------ INFORMATION SHOWN
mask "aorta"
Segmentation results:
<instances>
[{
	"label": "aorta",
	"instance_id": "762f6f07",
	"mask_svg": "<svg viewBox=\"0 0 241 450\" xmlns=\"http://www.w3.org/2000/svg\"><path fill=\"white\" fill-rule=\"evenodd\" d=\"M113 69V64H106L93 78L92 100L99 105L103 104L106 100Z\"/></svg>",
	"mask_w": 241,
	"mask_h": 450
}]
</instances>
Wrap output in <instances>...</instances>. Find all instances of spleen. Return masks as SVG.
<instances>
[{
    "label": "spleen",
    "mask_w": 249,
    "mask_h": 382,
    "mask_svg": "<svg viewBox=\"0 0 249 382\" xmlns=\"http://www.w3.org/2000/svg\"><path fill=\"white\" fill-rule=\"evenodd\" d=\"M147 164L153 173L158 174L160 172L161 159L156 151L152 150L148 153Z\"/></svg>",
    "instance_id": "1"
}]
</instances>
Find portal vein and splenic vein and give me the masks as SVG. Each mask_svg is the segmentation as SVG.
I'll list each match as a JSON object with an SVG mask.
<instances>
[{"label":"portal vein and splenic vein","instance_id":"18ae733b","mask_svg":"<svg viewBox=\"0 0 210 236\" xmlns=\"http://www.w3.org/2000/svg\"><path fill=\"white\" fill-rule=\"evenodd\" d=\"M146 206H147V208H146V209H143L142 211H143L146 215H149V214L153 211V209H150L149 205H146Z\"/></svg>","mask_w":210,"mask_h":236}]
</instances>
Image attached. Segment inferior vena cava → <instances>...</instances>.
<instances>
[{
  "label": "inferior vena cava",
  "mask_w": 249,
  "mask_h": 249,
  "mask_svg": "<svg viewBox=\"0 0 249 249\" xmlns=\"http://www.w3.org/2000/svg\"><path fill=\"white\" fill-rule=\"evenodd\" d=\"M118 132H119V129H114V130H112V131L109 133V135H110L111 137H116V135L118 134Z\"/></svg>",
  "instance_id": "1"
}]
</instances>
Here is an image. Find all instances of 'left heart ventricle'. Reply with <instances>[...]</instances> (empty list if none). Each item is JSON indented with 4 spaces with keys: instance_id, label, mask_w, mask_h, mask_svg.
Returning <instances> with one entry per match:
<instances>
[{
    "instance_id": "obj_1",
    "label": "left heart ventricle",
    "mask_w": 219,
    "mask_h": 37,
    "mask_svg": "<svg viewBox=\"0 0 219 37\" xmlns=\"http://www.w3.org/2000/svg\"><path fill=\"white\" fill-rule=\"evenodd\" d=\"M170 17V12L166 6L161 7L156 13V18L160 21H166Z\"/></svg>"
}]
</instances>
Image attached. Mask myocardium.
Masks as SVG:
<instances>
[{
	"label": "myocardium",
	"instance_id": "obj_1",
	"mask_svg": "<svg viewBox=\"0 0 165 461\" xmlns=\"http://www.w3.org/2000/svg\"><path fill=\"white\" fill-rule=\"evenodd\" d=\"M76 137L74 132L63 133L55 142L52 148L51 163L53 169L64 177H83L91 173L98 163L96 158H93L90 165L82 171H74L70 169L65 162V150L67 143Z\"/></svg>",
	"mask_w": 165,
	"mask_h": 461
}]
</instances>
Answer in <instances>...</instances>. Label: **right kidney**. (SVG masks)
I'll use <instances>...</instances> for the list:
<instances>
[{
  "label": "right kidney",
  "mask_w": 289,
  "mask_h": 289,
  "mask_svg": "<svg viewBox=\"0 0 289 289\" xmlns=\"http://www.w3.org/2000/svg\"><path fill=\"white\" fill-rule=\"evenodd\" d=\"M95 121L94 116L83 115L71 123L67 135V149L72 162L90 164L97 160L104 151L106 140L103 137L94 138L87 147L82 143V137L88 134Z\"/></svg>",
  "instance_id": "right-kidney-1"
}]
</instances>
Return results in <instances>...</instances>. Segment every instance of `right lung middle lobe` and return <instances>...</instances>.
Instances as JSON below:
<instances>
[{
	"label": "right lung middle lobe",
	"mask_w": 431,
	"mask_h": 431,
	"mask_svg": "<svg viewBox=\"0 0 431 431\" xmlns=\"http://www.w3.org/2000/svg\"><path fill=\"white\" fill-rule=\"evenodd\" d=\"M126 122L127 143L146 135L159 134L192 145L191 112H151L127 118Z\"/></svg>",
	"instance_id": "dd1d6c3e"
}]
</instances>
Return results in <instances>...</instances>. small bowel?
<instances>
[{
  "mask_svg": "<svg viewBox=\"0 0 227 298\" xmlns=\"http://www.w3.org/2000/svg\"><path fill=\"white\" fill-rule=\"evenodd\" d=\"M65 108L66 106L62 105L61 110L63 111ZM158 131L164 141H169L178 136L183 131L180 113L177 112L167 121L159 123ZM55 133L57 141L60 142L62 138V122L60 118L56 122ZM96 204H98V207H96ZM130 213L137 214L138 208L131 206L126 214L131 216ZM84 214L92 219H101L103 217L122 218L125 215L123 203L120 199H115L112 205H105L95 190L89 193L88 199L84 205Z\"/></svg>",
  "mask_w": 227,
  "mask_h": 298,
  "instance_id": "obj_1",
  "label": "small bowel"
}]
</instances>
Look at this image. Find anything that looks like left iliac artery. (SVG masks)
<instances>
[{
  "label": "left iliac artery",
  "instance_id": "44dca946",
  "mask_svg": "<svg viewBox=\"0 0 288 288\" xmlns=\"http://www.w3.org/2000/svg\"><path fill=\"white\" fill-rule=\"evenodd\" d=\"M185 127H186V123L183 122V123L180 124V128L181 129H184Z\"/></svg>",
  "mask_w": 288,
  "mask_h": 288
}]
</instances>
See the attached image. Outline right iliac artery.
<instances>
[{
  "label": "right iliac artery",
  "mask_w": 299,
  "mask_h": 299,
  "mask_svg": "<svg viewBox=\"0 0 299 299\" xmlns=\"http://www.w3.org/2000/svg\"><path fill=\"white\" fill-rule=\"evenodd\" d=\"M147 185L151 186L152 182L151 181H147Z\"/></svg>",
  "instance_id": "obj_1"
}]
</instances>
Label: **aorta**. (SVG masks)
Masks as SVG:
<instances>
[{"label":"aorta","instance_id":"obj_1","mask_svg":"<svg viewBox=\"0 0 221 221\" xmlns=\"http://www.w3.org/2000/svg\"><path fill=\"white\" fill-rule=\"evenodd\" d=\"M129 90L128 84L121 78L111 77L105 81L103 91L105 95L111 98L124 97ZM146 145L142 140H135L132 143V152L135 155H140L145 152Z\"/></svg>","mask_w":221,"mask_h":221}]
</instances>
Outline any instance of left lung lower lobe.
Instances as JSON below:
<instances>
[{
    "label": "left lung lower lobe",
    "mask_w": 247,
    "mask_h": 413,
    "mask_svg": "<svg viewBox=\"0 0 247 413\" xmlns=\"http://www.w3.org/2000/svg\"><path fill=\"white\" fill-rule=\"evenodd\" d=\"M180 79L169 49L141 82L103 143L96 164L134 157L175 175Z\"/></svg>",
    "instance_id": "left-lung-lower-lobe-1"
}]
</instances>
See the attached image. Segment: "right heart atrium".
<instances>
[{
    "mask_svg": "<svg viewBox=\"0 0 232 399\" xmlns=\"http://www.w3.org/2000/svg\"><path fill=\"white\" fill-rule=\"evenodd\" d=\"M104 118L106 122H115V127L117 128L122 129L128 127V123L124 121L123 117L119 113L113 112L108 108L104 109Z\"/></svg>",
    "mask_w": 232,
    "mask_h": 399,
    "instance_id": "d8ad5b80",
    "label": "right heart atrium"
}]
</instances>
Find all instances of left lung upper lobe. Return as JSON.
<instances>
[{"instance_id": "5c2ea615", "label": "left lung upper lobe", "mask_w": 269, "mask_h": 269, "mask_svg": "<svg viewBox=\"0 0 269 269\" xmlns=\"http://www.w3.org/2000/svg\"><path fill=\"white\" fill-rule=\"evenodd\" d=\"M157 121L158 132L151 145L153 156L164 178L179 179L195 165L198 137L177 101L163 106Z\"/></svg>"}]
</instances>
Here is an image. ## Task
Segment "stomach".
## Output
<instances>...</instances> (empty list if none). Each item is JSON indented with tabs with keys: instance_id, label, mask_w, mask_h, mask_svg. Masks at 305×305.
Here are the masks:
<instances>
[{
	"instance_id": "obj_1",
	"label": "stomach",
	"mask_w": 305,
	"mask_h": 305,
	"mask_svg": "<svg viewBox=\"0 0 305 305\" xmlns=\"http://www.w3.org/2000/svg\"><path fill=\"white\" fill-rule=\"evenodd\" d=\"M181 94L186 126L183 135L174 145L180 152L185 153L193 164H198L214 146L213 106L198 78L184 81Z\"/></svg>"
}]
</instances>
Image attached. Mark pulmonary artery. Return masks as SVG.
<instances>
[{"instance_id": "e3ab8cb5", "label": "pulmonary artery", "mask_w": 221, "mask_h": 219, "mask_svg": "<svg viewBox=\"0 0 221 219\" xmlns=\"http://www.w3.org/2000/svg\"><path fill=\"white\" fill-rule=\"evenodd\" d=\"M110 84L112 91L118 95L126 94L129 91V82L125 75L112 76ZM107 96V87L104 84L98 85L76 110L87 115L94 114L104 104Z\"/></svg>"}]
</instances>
------------
■ **WHAT YOU ARE ASKED TO DO**
Starting with the line that contains "Here is an image. ## Task", restate every line through the end of the records above, exactly and with no other lines.

■ **YOUR SOLUTION**
Here is an image. ## Task
Segment "stomach".
## Output
<instances>...</instances> (empty list if none). Each item is JSON indented with tabs with keys: instance_id, label, mask_w, mask_h, mask_svg. Masks at 305×305.
Here are the masks:
<instances>
[{
	"instance_id": "obj_1",
	"label": "stomach",
	"mask_w": 305,
	"mask_h": 305,
	"mask_svg": "<svg viewBox=\"0 0 305 305\" xmlns=\"http://www.w3.org/2000/svg\"><path fill=\"white\" fill-rule=\"evenodd\" d=\"M181 94L186 126L183 135L174 145L180 152L185 153L193 164H198L214 146L213 106L198 78L184 81Z\"/></svg>"
}]
</instances>
Image attached. Mark pulmonary artery. Return masks as SVG.
<instances>
[{"instance_id": "e3ab8cb5", "label": "pulmonary artery", "mask_w": 221, "mask_h": 219, "mask_svg": "<svg viewBox=\"0 0 221 219\" xmlns=\"http://www.w3.org/2000/svg\"><path fill=\"white\" fill-rule=\"evenodd\" d=\"M110 84L112 91L118 95L126 94L129 91V82L125 75L112 76ZM107 96V87L104 84L98 85L76 110L87 115L94 114L104 104Z\"/></svg>"}]
</instances>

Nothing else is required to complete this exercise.